** WORKING DATA follows **

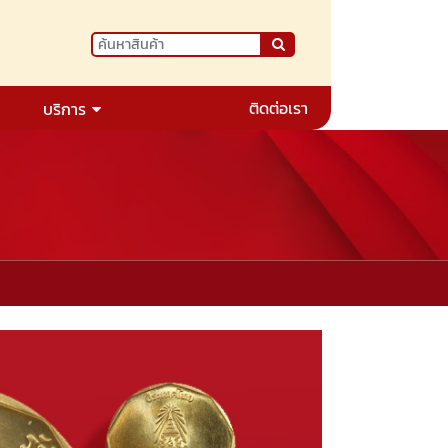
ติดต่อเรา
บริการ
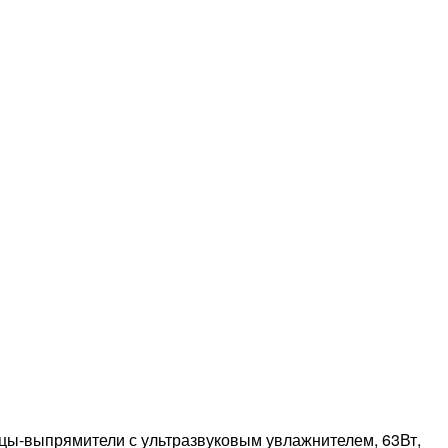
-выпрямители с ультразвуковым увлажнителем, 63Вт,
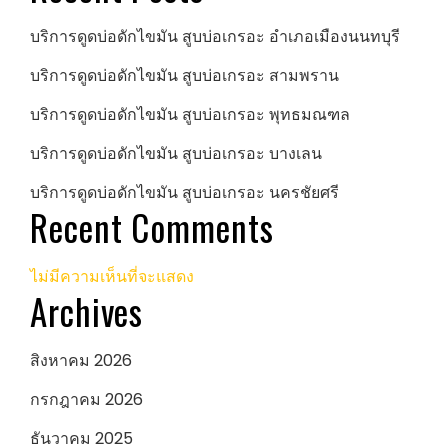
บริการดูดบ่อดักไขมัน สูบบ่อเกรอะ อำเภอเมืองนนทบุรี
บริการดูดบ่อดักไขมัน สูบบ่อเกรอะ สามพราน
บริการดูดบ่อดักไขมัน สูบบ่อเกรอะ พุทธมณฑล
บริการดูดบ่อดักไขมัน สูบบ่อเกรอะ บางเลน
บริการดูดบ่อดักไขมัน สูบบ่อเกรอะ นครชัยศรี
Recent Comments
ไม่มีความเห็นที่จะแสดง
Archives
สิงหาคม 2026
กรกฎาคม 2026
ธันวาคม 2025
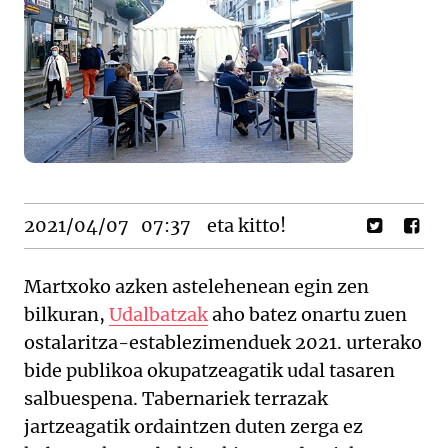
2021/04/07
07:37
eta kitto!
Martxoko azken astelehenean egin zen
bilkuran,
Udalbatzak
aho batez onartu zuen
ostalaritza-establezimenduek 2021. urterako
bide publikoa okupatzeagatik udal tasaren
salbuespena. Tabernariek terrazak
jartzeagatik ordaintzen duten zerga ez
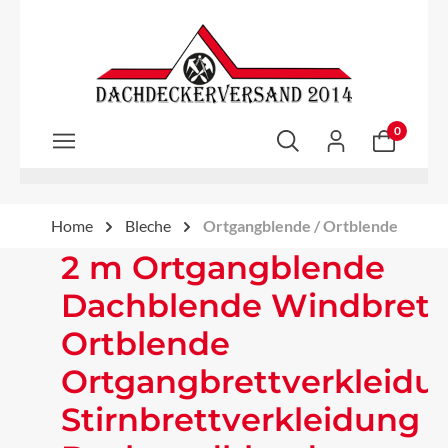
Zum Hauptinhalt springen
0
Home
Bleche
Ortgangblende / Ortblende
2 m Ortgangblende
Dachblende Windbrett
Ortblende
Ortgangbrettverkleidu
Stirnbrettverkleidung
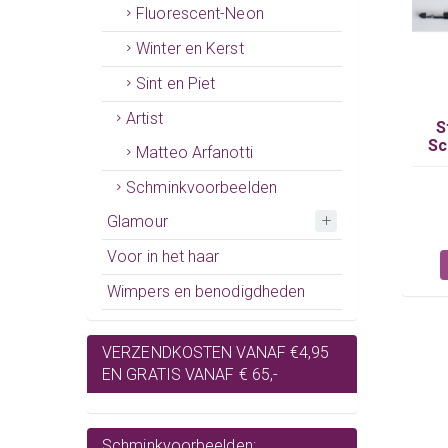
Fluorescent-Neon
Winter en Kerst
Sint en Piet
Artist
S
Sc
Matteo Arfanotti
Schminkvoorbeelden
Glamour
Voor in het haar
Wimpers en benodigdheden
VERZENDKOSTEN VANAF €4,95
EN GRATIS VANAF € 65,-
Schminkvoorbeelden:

** End of WORKING DATA **
** WORKING DATA follows **

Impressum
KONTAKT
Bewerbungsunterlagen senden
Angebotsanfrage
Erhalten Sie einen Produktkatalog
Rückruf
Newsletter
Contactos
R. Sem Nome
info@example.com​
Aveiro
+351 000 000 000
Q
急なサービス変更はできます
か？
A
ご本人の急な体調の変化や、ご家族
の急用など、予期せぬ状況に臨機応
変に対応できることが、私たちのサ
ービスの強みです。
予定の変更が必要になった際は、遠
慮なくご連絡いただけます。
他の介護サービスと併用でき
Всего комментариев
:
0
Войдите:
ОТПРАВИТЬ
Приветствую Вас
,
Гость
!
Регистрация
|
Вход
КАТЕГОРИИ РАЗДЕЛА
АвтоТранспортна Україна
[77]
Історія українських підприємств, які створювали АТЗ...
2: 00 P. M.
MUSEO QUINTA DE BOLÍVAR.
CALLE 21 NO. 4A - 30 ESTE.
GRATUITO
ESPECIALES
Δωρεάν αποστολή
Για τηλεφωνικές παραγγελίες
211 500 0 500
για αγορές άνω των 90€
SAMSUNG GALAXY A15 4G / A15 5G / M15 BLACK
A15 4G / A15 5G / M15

** End of WORKING DATA **
** WORKING DATA follows **

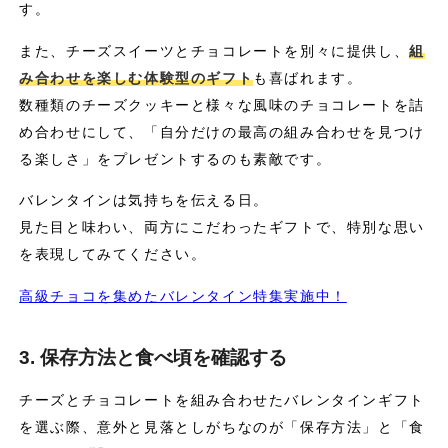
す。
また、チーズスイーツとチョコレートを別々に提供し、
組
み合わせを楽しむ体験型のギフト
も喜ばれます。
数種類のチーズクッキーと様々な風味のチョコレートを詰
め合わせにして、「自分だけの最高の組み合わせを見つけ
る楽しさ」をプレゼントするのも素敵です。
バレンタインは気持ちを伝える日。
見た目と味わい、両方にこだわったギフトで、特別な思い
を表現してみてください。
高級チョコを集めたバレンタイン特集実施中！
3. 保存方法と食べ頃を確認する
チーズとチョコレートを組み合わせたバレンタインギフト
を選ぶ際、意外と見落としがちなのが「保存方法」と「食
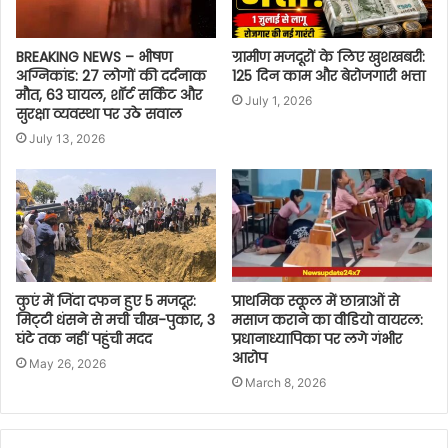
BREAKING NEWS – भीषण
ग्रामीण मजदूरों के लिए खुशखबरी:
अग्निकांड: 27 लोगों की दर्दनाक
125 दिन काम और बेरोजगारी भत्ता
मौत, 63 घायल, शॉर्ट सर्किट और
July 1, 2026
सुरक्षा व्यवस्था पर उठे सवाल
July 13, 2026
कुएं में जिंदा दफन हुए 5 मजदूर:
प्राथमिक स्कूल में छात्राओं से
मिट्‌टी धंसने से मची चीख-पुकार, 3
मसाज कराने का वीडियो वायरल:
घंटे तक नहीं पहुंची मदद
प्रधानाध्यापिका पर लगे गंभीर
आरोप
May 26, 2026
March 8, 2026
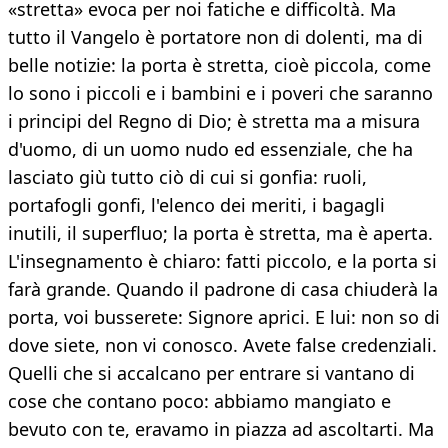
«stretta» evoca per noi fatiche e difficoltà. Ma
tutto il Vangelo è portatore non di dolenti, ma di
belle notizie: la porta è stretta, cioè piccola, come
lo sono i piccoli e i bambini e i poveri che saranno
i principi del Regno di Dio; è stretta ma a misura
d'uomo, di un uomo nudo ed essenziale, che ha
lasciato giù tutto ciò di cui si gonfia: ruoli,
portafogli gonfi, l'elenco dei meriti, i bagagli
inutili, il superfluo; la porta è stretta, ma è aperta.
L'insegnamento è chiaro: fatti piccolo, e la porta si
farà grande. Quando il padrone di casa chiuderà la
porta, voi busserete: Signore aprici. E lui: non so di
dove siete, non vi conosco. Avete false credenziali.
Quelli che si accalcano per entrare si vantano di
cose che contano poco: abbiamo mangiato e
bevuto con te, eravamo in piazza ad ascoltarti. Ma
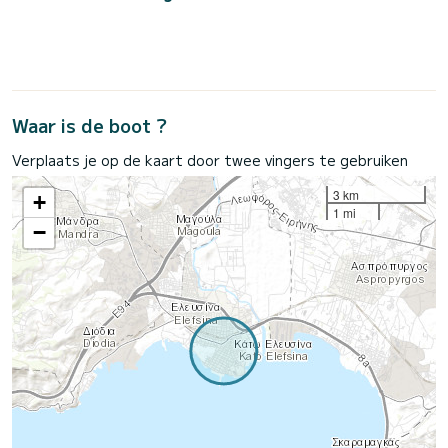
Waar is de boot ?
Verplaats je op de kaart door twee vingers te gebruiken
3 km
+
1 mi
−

** End of WORKING DATA **

[WHAT YOU HAVE TO DO]:
All lines above that include the word "Ortgangblende" should be located and copied.

[EXERCISE ANSWER]:
Ortgangblende / Ortblende
2 m Ortgangblende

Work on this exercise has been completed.